Scientific classification
- Kingdom: Animalia
- Phylum: Cnidaria
- Subphylum: Anthozoa
- Class: Hexacorallia
- Order: Scleractinia
- Family: Caryophylliidae
- Genus: Solenosmilia
- Species: S. variabilis
- Binomial name: Solenosmilia variabilis Duncan, 1873
- Synonyms: Solenosmilia jeffreyi Alcock, 1898;

= Solenosmilia variabilis =

- Authority: Duncan, 1873
- Conservation status: D
- Synonyms: Solenosmilia jeffreyi Alcock, 1898

Species of cnidarian

Solenosmilia variabilis is a species of colonial coral in the family Caryophylliidae. It is a deep water, azooxanthellate coral with a semi-cosmopolitan distribution.

==Description==
Solenosmilia variabilis grows into small bushy colonies, the dichotomous branches often joining.
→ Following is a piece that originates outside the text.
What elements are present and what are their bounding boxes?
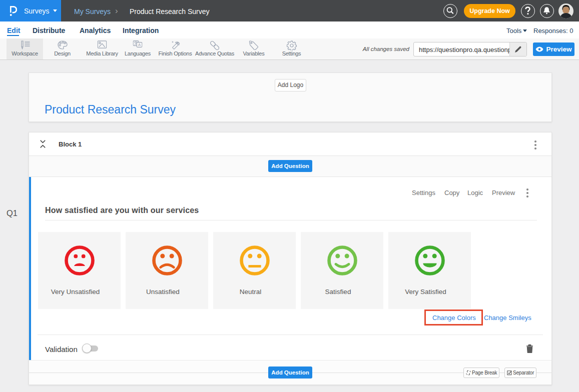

It grows from an encrusting base on which there are a few corallites. The branches are thick near the base of the colony but more slender above; sometimes upper branches are just 3 to 5 mm in diameter. The coenosteum can be smooth and white, granular, glossy and pale grey, or ridged with eight to ten transverse costae. The corallites are up to 5 mm in diameter, with the septa grouped in sixes, arranged in three or more cycles. Growth of the colony is by intratentacular budding.

==Distribution==
S. variabilis has a semi-cosmopolitan distribution. It is widespread in both the Atlantic and Indian Oceans and has a circumpolar distribution in the Southern Ocean. Locations where it has been found include off South Africa, off Prince Edward Island, off Île Saint-Paul, off southeastern Australia, off New Zealand, off South Orkney Islands, off Tristan Island, on the Hjort Seamount (south of Macquarie Island), on the Macquarie Ridge, and on seamounts in the South Pacific and Drake Passage. Its known depth range is 220 to 2165 m.

==Ecology==
S. variabilis is a widespread species of deep sea reef-building coral; in the southwestern Pacific it is the dominant coral species on seamounts and rocky substrates in the depth range 1000 to 1300 m. In this location, it is a major part of a diverse community which is easily damaged by deepwater trawling. It is a long-lived species with a growth rate of about 1 mm per year and it may be adversely affected by ocean acidification and climate change.